# Man killed by tree dropped by logging crew.



## Sylvatica (Mar 13, 2005)

http://nsnlb.us.publicus.com/apps/pbcs.dll/article?AID=/20050313/NEWS02/50313014/-1/news


----------



## clearance (Mar 13, 2005)

First of all the story doesn't really tell what happened. I feel sorry for everyone involved, not just the mans family. We don't know if the area was ribboned off, flagged in some manner or not. I am sure the accident investigation will determine this, but, and I will not speculate what happened here, but I have personally seen crazy actions by the public. Again, we don't know what transpired here but I have seen people walk past warning signs that said AREA CLOSED TREE FALLING and step over cones around the sign. I have seen people walk right into the death zone when trees were being climbed and logged from the top down. Our compensation rules state that "only a worker with associated duties may enter an active falling area". If the area was flagged and identified we know whos fault it was, same as if it was'nt, no matter what this is very sad.


----------



## tophopper (Mar 13, 2005)

i agree very sad...


----------



## Crofter (Mar 14, 2005)

Flagging and signs are in some cases are not being considered due diligence where the danger is life threatening. It will serve to decrease the number of possible entrants to the area, but the immediated area may have to be flagged and MANNED the same as for a blast zone. It seems ridiculous for loggers to have to do this, but it seems to be more and more the trend.


----------



## Crofter (Mar 14, 2005)

Absent minded professor? How is a contractor supposed to protect everyone from themselves?


----------



## alanarbor (Mar 14, 2005)

Hey! you mean people should watch where they're walking? How dare you suggest such an outrageous proposal! There should be at least 20 designated fall protection officers patrolling the perimiter of the the work area to take peoles hands and lead them away from danger!


----------



## chicken89 (Mar 14, 2005)

maybe he was seeing what the commotion was... 
i am attracted to loud noises... and shiny things


----------



## rmihalek (Mar 14, 2005)

Well, the article said the guy was snowshoeing, so he could have entered the logging area from virtually any direction and perhaps never saw any hazard warnings. Also, maybe the logger was wedging over the tree and there was no saw running. Still, I question the fact that the Prof. didn't notice the activity around him....


----------



## alanarbor (Mar 14, 2005)

And that the fallers didn't notice him. A big part of a felling plan is making sure the drop zone is clear.


----------



## daddieslilgirl (Apr 3, 2005)

this is the first ive heard about this, but people are stupid. in nj when i was being a groundsperson people would actually stand under the tree looking up (with their kids in tow) while hubby was trimming! my god we had signs everywhere! they were warned numerous times, if someone had gotten hurt it was the tree co fault! these people just wouldnt stay away! so hello if you hear a chainsaw running arent you going to have brains enough to look up?? well maybe not


----------



## P_woozel (Apr 3, 2005)

Bummer but this guy ignored several alarms, the fell and buck, the unit boundary, the noise of a saw in the backcut. I also wonder if he would be considerd tresspassing? When ever anyone is approaching a faller if they are smart they do it nice and methodical and watch for the cut progressing. Unfortunately if this was indeed a logging operation the victim will be at fault I would think. :umpkin:


----------



## Newfie (Apr 3, 2005)

alanarbor said:


> And that the fallers didn't notice him. A big part of a felling plan is making sure the drop zone is clear.

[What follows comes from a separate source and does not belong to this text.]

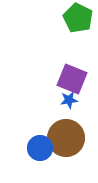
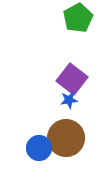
green pentagon: rotated 16 degrees clockwise
purple square: rotated 16 degrees clockwise
blue circle: moved 1 px left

At what point in the middle of the Maine woods do you get to drop the tree after determining the drop zone is retard-clear?


----------



## P_woozel (Apr 3, 2005)

What part of the woods anywhere can you do that? The guy made a bad choice. Looking for any more liability than that is moot.


----------



## pmuscato (Apr 5, 2005)

A sad accident. Again a struck- by fatality, the highest percent fatality category in our profession.


----------



## NickfromWI (Apr 5, 2005)

I'm suprised so many are making judgement calls on this one. That story was so vague. There's no way we can say who was at fault yet.

Any more info?

love
nick


----------



## P_woozel (Apr 6, 2005)

Go cut a unit, then you'll get a notion. Anyone who is walking up on an active show better have their wits about them. Work is being conducted in a place where is an individual CHOSE to be sneaky or careless you would not know. The info leads one to understand it happened on a logging site. I've always been suprised when the bullbuck, quality control guy or whoever "suddenly" appeared and they were working on that approach from a safe angle for quite some time I'm sure. I mean theres a saw going, trees falling, thumping crashing noises, seems kind of up front. :umpkin:


----------



## John Paul Sanborn (Apr 6, 2005)

Many of the comments are in the general nature, conjecture is not a bad thing if it adds to everyones awareness.

Though i would wait for more info before making any statements about the actions of anyone in the actual incident.

IMO even if a feller is wedging and all saws are off, there is enough noise to let people know something is going on.


----------